Thu

Apr 27
2006

Tim O'Reilly

Tim O'Reilly

Database War Stories #2: bloglines and memeorandum

In Monday's installment, Cory Ondrejka of Second Life said "flat files don't cut it", but Mark Fletcher of bloglines and Gabe Rivera of memeorandum.com apparently don't agree.

Gabe wrote: "I didn't bother with databases because I didn't need the added complexity... I maintain the full text and metadata for thousands of articles and blog posts in core. Tech.memeorandum occupies about 600M of core. Not huge."
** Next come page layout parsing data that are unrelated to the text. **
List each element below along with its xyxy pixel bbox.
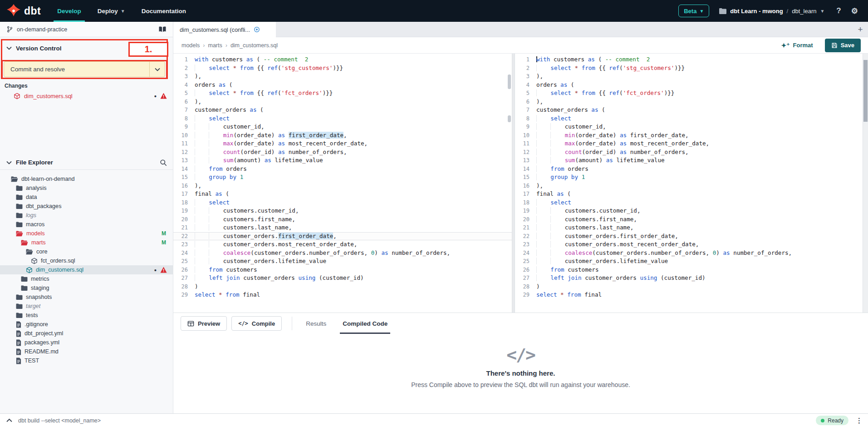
code-line-25[interactable]: 25 customer_orders.lifetime_value xyxy=(515,257,863,266)
code-line-14[interactable]: 14 from orders xyxy=(515,165,863,174)
code-line-20[interactable]: 20 customers.first_name, xyxy=(515,215,863,224)
help-icon[interactable]: ? xyxy=(836,6,841,15)
code-line-1[interactable]: 1with customers as ( -- comment 2 xyxy=(515,55,863,64)
breadcrumb-models[interactable]: models xyxy=(181,42,200,49)
code-line-27[interactable]: 27 left join customer_orders using (cust… xyxy=(515,274,863,283)
editor-pane-left[interactable]: 1with customers as ( -- comment 22 selec… xyxy=(173,54,512,313)
code-line-16[interactable]: 16), xyxy=(173,182,512,190)
format-button[interactable]: ✦⁺ Format xyxy=(781,42,813,49)
code-line-9[interactable]: 9 customer_id, xyxy=(173,123,512,131)
docs-book-icon[interactable] xyxy=(158,26,167,33)
code-line-2[interactable]: 2 select * from {{ ref('stg_customers')}… xyxy=(515,64,863,73)
branch-name[interactable]: on-demand-practice xyxy=(17,26,158,33)
code-line-15[interactable]: 15 group by 1 xyxy=(173,173,512,182)
tree-item-analysis[interactable]: analysis xyxy=(0,184,173,193)
tree-item-marts[interactable]: martsM xyxy=(0,238,173,247)
tree-item-packages-yml[interactable]: packages.yml xyxy=(0,338,173,347)
code-line-11[interactable]: 11 max(order_date) as most_recent_order_… xyxy=(173,139,512,148)
code-line-21[interactable]: 21 customers.last_name, xyxy=(515,223,863,232)
code-line-6[interactable]: 6), xyxy=(173,98,512,106)
tree-item-fct-orders-sql[interactable]: fct_orders.sql xyxy=(0,256,173,265)
code-line-26[interactable]: 26 from customers xyxy=(173,266,512,274)
command-bar-menu-icon[interactable]: ⋮ xyxy=(856,419,863,422)
code-line-5[interactable]: 5 select * from {{ ref('fct_orders')}} xyxy=(173,89,512,98)
tree-item-logs[interactable]: logs xyxy=(0,211,173,220)
code-line-26[interactable]: 26 from customers xyxy=(515,266,863,274)
tree-item-core[interactable]: core xyxy=(0,247,173,256)
code-line-18[interactable]: 18 select xyxy=(173,199,512,207)
tree-item-target[interactable]: target xyxy=(0,302,173,311)
nav-tab-documentation[interactable]: Documentation xyxy=(133,0,194,22)
code-line-13[interactable]: 13 sum(amount) as lifetime_value xyxy=(173,156,512,165)
left-editor-scrollbar-thumb[interactable] xyxy=(508,74,511,89)
code-line-24[interactable]: 24 coalesce(customer_orders.number_of_or… xyxy=(515,249,863,258)
tree-item-models[interactable]: modelsM xyxy=(0,229,173,238)
breadcrumb-file[interactable]: dim_customers.sql xyxy=(230,42,278,49)
code-line-23[interactable]: 23 customer_orders.most_recent_order_dat… xyxy=(173,240,512,249)
tree-item-dbt-project-yml[interactable]: dbt_project.yml xyxy=(0,329,173,338)
commit-and-resolve-button[interactable]: Commit and resolve xyxy=(4,61,165,77)
code-line-1[interactable]: 1with customers as ( -- comment 2 xyxy=(173,55,512,64)
commit-dropdown-button[interactable] xyxy=(149,62,165,77)
code-line-17[interactable]: 17final as ( xyxy=(173,190,512,199)
code-line-28[interactable]: 28) xyxy=(515,283,863,291)
tree-item-snapshots[interactable]: snapshots xyxy=(0,293,173,302)
tree-item-test[interactable]: TEST xyxy=(0,356,173,365)
code-line-11[interactable]: 11 max(order_date) as most_recent_order_… xyxy=(515,139,863,148)
changed-file-dim-customers[interactable]: dim_customers.sql • xyxy=(0,91,173,101)
code-line-19[interactable]: 19 customers.customer_id, xyxy=(515,207,863,215)
dbt-command-input[interactable] xyxy=(18,417,816,424)
code-line-22[interactable]: 22 customer_orders.first_order_date, xyxy=(515,232,863,241)
tree-item-dbt-learn-on-demand[interactable]: dbt-learn-on-demand xyxy=(0,174,173,184)
code-line-16[interactable]: 16), xyxy=(515,182,863,190)
code-line-19[interactable]: 19 customers.customer_id, xyxy=(173,207,512,215)
code-line-7[interactable]: 7customer_orders as ( xyxy=(515,106,863,114)
code-line-23[interactable]: 23 customer_orders.most_recent_order_dat… xyxy=(515,240,863,249)
code-line-13[interactable]: 13 sum(amount) as lifetime_value xyxy=(515,156,863,165)
code-line-29[interactable]: 29select * from final xyxy=(173,291,512,299)
code-line-15[interactable]: 15 group by 1 xyxy=(515,173,863,182)
tree-item-staging[interactable]: staging xyxy=(0,283,173,293)
code-line-10[interactable]: 10 min(order_date) as first_order_date, xyxy=(173,131,512,140)
preview-button[interactable]: Preview xyxy=(181,316,227,331)
beta-toggle[interactable]: Beta▼ xyxy=(678,5,709,17)
save-button[interactable]: Save xyxy=(825,39,861,52)
main-scrollbar[interactable] xyxy=(863,54,868,313)
code-line-12[interactable]: 12 count(order_id) as number_of_orders, xyxy=(515,148,863,157)
code-line-4[interactable]: 4orders as ( xyxy=(173,81,512,89)
code-line-17[interactable]: 17final as ( xyxy=(515,190,863,199)
tree-item-tests[interactable]: tests xyxy=(0,311,173,320)
code-line-2[interactable]: 2 select * from {{ ref('stg_customers')}… xyxy=(173,64,512,73)
new-tab-button[interactable]: + xyxy=(853,22,868,37)
main-scrollbar-thumb[interactable] xyxy=(863,60,868,122)
command-bar-expand-button[interactable] xyxy=(0,418,18,422)
tree-item-macros[interactable]: macros xyxy=(0,220,173,229)
code-line-10[interactable]: 10 min(order_date) as first_order_date, xyxy=(515,131,863,140)
code-line-22[interactable]: 22 customer_orders.first_order_date, xyxy=(173,232,512,241)
settings-gear-icon[interactable]: ⚙ xyxy=(851,6,858,16)
code-line-21[interactable]: 21 customers.last_name, xyxy=(173,223,512,232)
tab-compiled-code[interactable]: Compiled Code xyxy=(334,313,396,334)
code-line-18[interactable]: 18 select xyxy=(515,199,863,207)
code-line-25[interactable]: 25 customer_orders.lifetime_value xyxy=(173,257,512,266)
code-line-8[interactable]: 8 select xyxy=(515,114,863,123)
code-line-7[interactable]: 7customer_orders as ( xyxy=(173,106,512,114)
search-icon[interactable] xyxy=(160,159,167,166)
code-line-12[interactable]: 12 count(order_id) as number_of_orders, xyxy=(173,148,512,157)
tab-results[interactable]: Results xyxy=(298,313,334,334)
code-line-8[interactable]: 8 select xyxy=(173,114,512,123)
code-line-29[interactable]: 29select * from final xyxy=(515,291,863,299)
code-line-3[interactable]: 3), xyxy=(515,72,863,81)
version-control-header[interactable]: Version Control xyxy=(0,37,173,59)
dbt-logo[interactable]: dbt xyxy=(0,4,49,18)
tree-item--gitignore[interactable]: .gitignore xyxy=(0,320,173,329)
tree-item-metrics[interactable]: metrics xyxy=(0,274,173,283)
code-line-14[interactable]: 14 from orders xyxy=(173,165,512,174)
code-line-27[interactable]: 27 left join customer_orders using (cust… xyxy=(173,274,512,283)
tree-item-dim-customers-sql[interactable]: dim_customers.sql• xyxy=(0,265,173,274)
code-line-9[interactable]: 9 customer_id, xyxy=(515,123,863,131)
file-explorer-header[interactable]: File Explorer xyxy=(0,155,173,170)
code-line-28[interactable]: 28) xyxy=(173,283,512,291)
code-line-3[interactable]: 3), xyxy=(173,72,512,81)
nav-tab-develop[interactable]: Develop xyxy=(49,0,89,22)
Mark wrote: "The 1.4 billion blog posts we've archived since we went on-line are stored in a data storage system that we wrote ourselves. This system is based on flat files that are replicated across multiple machines, somewhat like the system outlined in the Google File System paper."

Here's what Mark had to say in full:

The subject of databases is either a favorite topic of mine or something I want nothing to do with. Obviously my mood is dependent upon the state of Bloglines' various databases that particular day. In either case, I've done a lot of thinking about them...

Bloglines has several data stores, only a couple of which are managed by "traditional" database tools (which in our case is Sleepycat). User information, including email address, password, and subscription data, is stored in one database. Feed information, including the name of the feed, description of the feed, and the various URLs associated with feed, are stored in another database. The vast majority of data within Bloglines however, the 1.4 billion blog posts we've archived since we went on-line, are stored in a data storage system that we wrote ourselves. This system is based on flat files that are replicated across multiple machines, somewhat like the system outlined in the Google File System paper, but much more specific to just our application. To round things out, we make extensive use of memcached to try to keep as much data in memory as possible to keep performance as snappy as possible.

As evidenced by our design, traditional database systems were not appropriate (or at least the best fit) for large parts of our system. There's no trace of SQL anywhere (by definition we never do an ad hoc query, so why take the performance hit of a SQL front-end?), we resort to using external (to the databases at least) caches, and a majority of our data is stored in flat files. Sure, we could have just gone with Oracle running on a big SAN, but that would have been very expensive overkill, both on the hardware and on the software licenses (and features, for that matter). And relational databases oftentimes are not the most efficient mechanism to store data, so we'd still most likely have to resort to using memcacheds.

Here's Gabe:

I didn't bother with databases because I didn't need the added complexity... I maintain the full text and metadata for thousands of articles and blog posts in core. Tech.memeorandum occupies about 600M of core. Not huge.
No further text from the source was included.